There are already compensation schemes for blood donors ... but "selling blood" makes so much better tabloid news.
Obviously the solution is to simply confiscate people's blood. (That's a joke.)
Let the market function. It's already solved the blood shortage problem. It's the government that's the problem.
Supply and demand. Learn it.
"He gets a proof of donation certificate and sells it to the desperate family. The blood heads off to be checked, and if it is found to be disease-free it goes toward filling the clinic's reserves."
The previous sentence explains it:
"Once a deal is struck, a donor hanging out nearby — or at most a phone call away — is summoned, and turns up at the blood clinic masquerading as a relative."
Apparently there are few voluntary donors in Bulgaria, and money to pay donors is scarce, so blood reserves are low. A relative donating the required blood type earns the patient the needed blood from the reserve.

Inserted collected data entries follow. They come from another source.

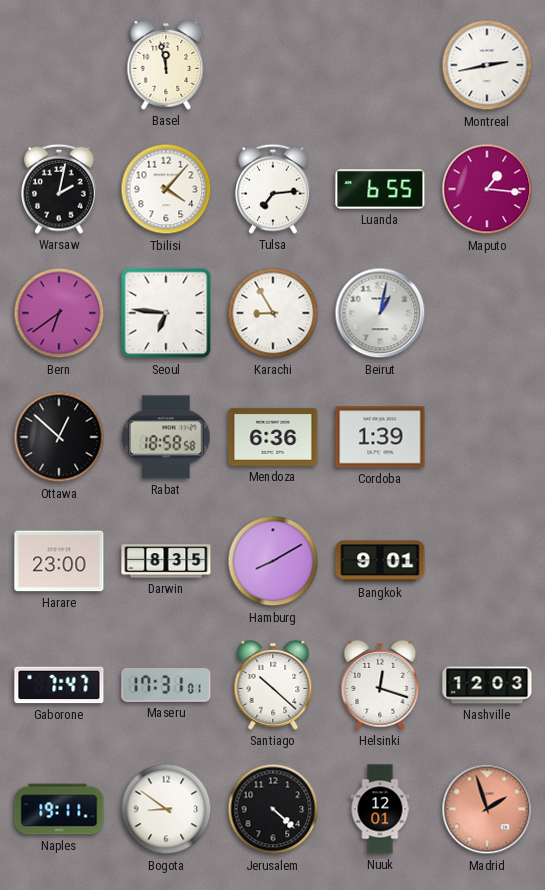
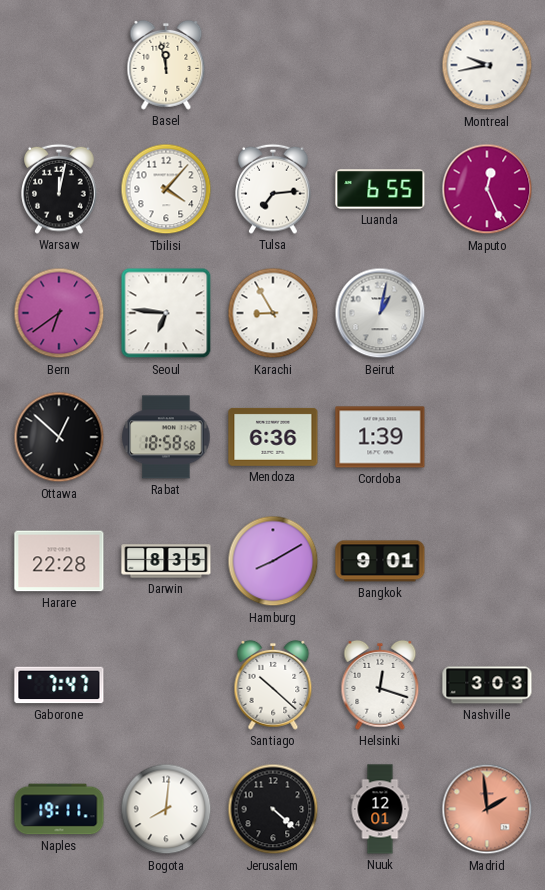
Montreal: 2:43 -> 9:43
Warsaw: 2:02 -> 12:02
Maputo: 1:16 -> 12:26
Harare: 23:00 -> 22:28
Maseru: 17:31 -> none
Nashville: 12:03 -> 3:03
Bogota: 8:51 -> 8:01
Madrid: 1:57 -> 1:59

Why wouldn't somebody give as often as they can and then sell the donation certs? Seems like that would be a lot easier.
Lots of people get paid for blood - I don't know why the donor shouldn't be one of them.
"Why wouldn't somebody give as often as they can and then sell the donation certs? Seems like that would be a lot easier.
Lots of people get paid for blood - I don't know why the donor shouldn't be one of them."
?? Isn't that what this article is about?